**PROBLEM:** All entries shown below must be given again word for word.

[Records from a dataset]
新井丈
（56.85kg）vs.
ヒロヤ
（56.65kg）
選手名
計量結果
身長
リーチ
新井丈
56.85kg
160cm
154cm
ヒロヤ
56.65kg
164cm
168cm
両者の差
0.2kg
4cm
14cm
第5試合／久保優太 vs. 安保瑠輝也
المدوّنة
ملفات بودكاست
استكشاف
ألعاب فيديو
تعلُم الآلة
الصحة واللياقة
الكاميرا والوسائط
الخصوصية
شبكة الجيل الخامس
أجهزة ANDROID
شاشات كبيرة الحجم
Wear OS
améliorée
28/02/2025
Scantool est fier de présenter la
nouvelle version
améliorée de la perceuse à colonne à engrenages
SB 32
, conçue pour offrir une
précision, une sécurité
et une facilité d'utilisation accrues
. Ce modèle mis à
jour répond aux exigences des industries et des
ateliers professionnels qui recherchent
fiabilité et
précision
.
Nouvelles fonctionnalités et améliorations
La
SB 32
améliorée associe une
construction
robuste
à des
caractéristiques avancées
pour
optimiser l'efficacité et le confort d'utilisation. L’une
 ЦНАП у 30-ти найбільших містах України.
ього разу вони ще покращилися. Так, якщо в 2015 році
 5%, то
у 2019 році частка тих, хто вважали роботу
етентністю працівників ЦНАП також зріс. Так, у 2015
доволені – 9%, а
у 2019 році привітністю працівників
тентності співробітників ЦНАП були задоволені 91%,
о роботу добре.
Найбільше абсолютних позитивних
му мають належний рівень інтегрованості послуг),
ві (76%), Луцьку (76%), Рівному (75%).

**EXERCISE OUTPUT:**
新井丈
（56.85kg）vs.
ヒロヤ
（56.65kg）
選手名
計量結果
身長
リーチ
新井丈
56.85kg
160cm
154cm
ヒロヤ
56.65kg
164cm
168cm
両者の差
0.2kg
4cm
14cm
第5試合／久保優太 vs. 安保瑠輝也
المدوّنة
ملفات بودكاست
استكشاف
ألعاب فيديو
تعلُم الآلة
الصحة واللياقة
الكاميرا والوسائط
الخصوصية
شبكة الجيل الخامس
أجهزة ANDROID
شاشات كبيرة الحجم
Wear OS
améliorée
28/02/2025
Scantool est fier de présenter la
nouvelle version
améliorée de la perceuse à colonne à engrenages
SB 32
, conçue pour offrir une
précision, une sécurité
et une facilité d'utilisation accrues
. Ce modèle mis à
jour répond aux exigences des industries et des
ateliers professionnels qui recherchent
fiabilité et
précision
.
Nouvelles fonctionnalités et améliorations
La
SB 32
améliorée associe une
construction
robuste
à des
caractéristiques avancées
pour
optimiser l'efficacité et le confort d'utilisation. L’une
 ЦНАП у 30-ти найбільших містах України.
ього разу вони ще покращилися. Так, якщо в 2015 році
 5%, то
у 2019 році частка тих, хто вважали роботу
етентністю працівників ЦНАП також зріс. Так, у 2015
доволені – 9%, а
у 2019 році привітністю працівників
тентності співробітників ЦНАП були задоволені 91%,
о роботу добре.
Найбільше абсолютних позитивних
му мають належний рівень інтегрованості послуг),
ві (76%), Луцьку (76%), Рівному (75%).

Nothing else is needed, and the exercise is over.